▶ _PROBLEM DESCRIPTION_
In the data that follows, find the line with "Screenshot is 1440x2216."; transcribe it, every later line up to the one with "Посуда из Чугуна (243, 1133)", and that line as well, exactly and with no others.

▶ _DATA SHOWN_
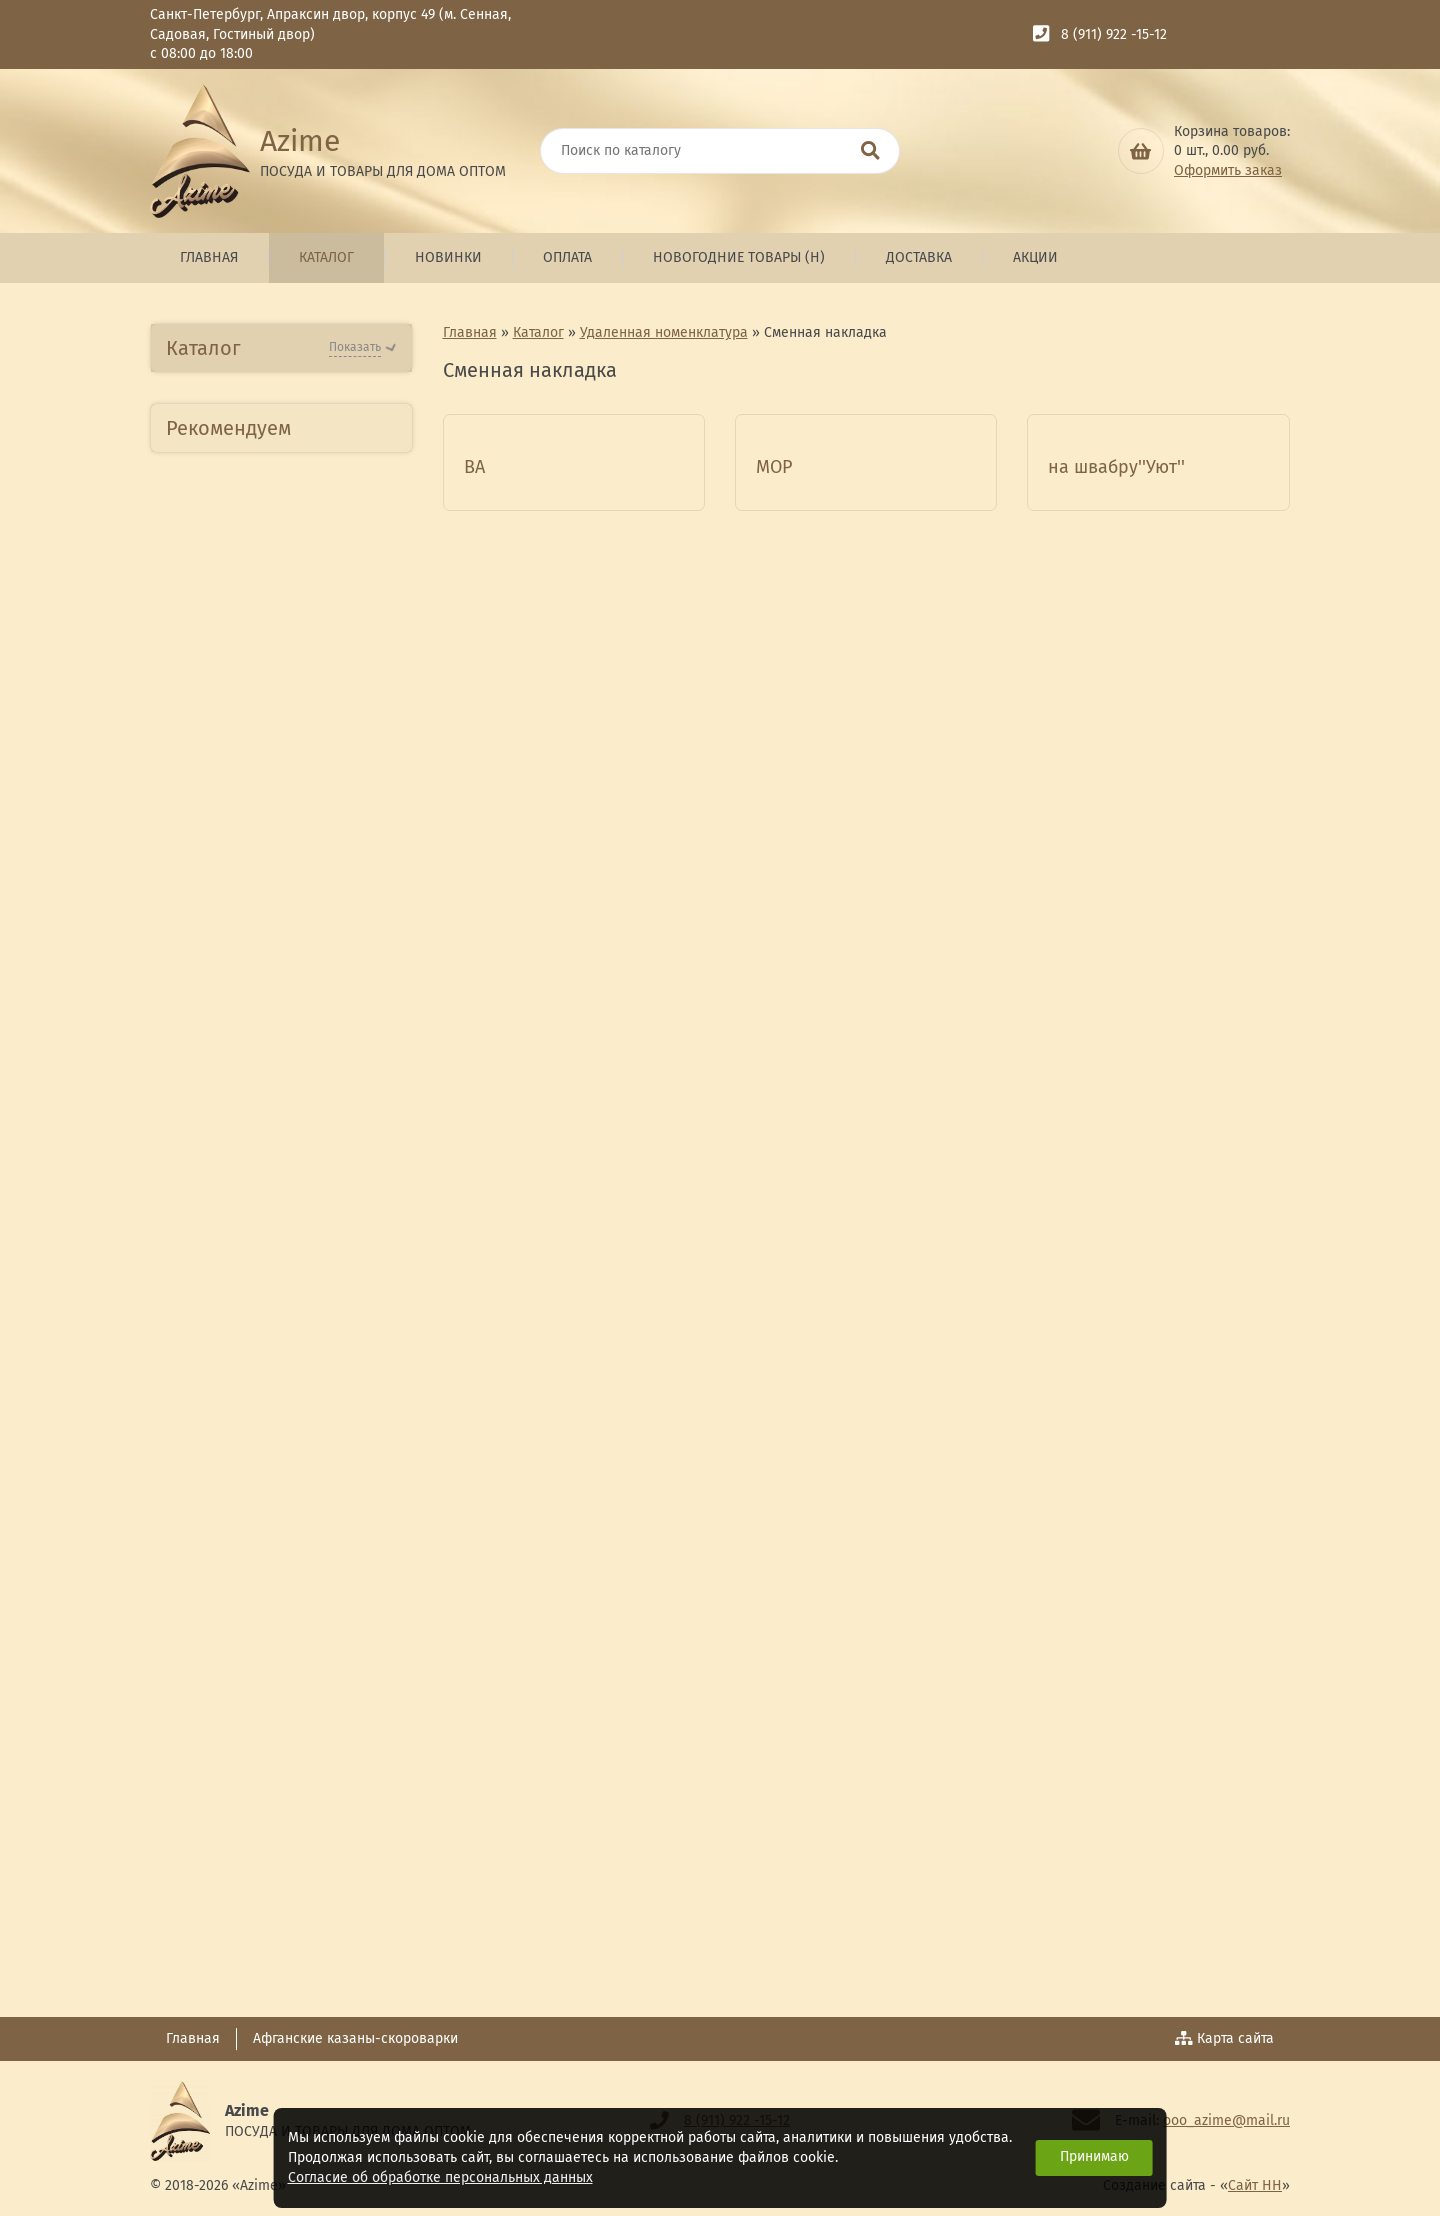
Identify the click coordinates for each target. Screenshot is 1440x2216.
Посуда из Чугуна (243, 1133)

...

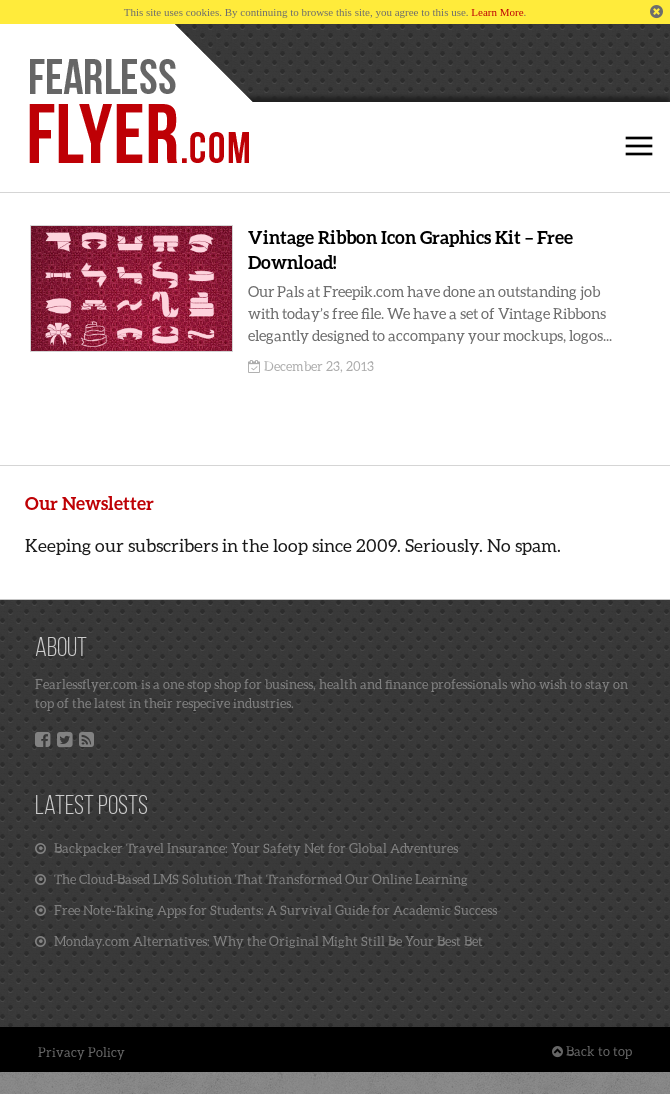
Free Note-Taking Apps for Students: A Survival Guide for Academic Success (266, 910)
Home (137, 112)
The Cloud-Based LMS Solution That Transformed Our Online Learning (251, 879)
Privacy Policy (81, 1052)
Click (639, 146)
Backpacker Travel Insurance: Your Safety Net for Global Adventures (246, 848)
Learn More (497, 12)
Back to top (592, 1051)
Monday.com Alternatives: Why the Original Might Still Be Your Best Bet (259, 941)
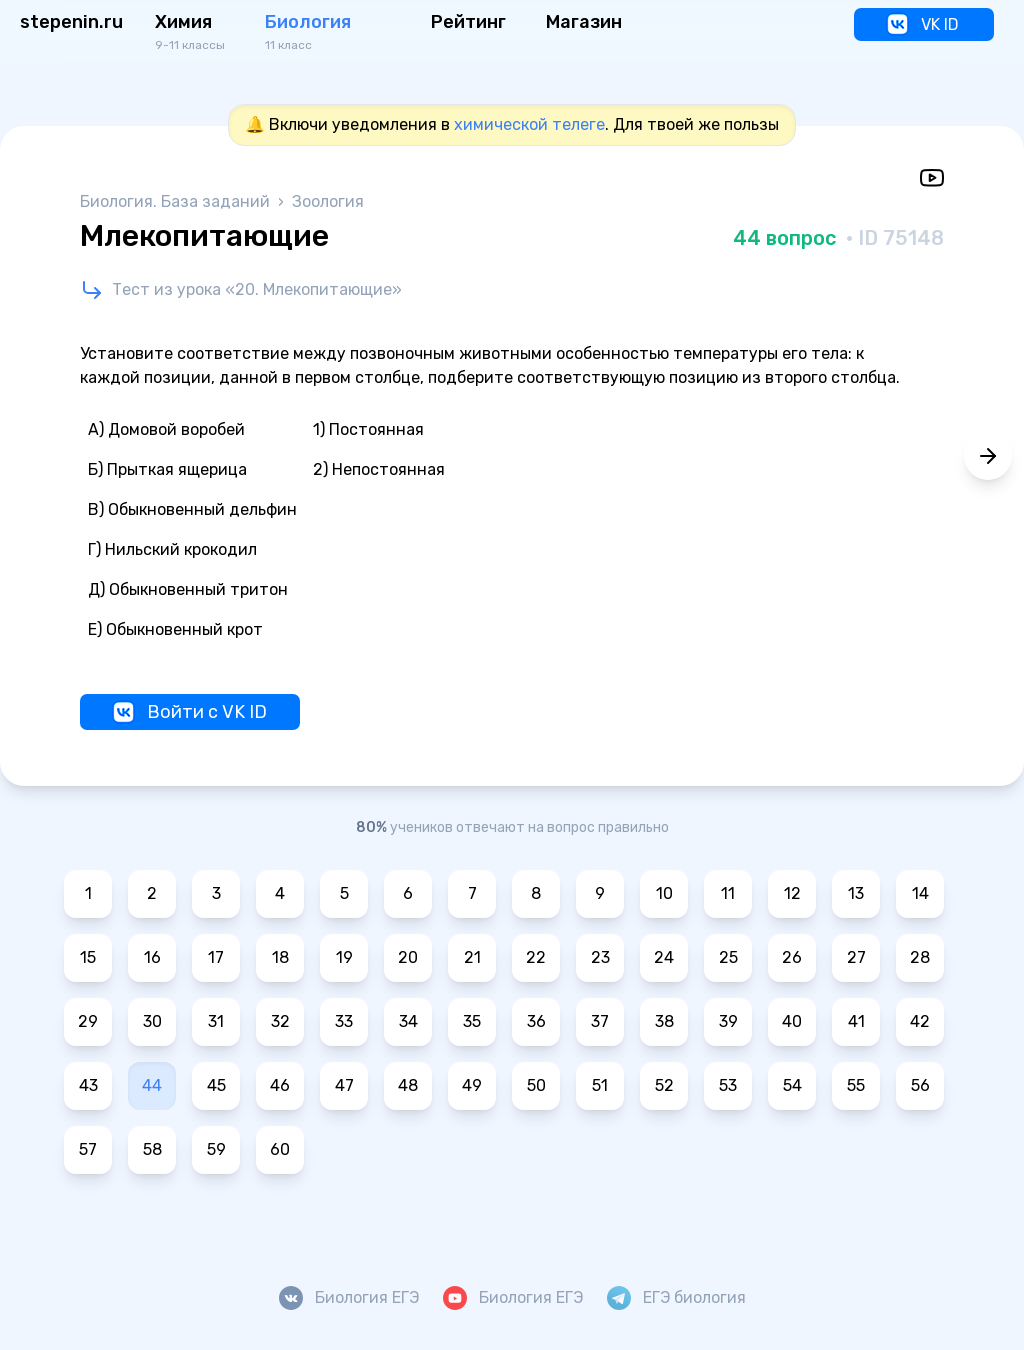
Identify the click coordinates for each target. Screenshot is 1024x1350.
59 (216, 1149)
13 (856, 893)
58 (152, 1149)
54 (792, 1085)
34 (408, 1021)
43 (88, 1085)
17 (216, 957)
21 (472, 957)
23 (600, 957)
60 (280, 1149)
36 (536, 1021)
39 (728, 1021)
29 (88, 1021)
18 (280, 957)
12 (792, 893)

▶ _RESPONSE AREA_
Identify the click coordinates for each target. Screenshot is 1440x2216.
Посуда из Чугуна (243, 1133)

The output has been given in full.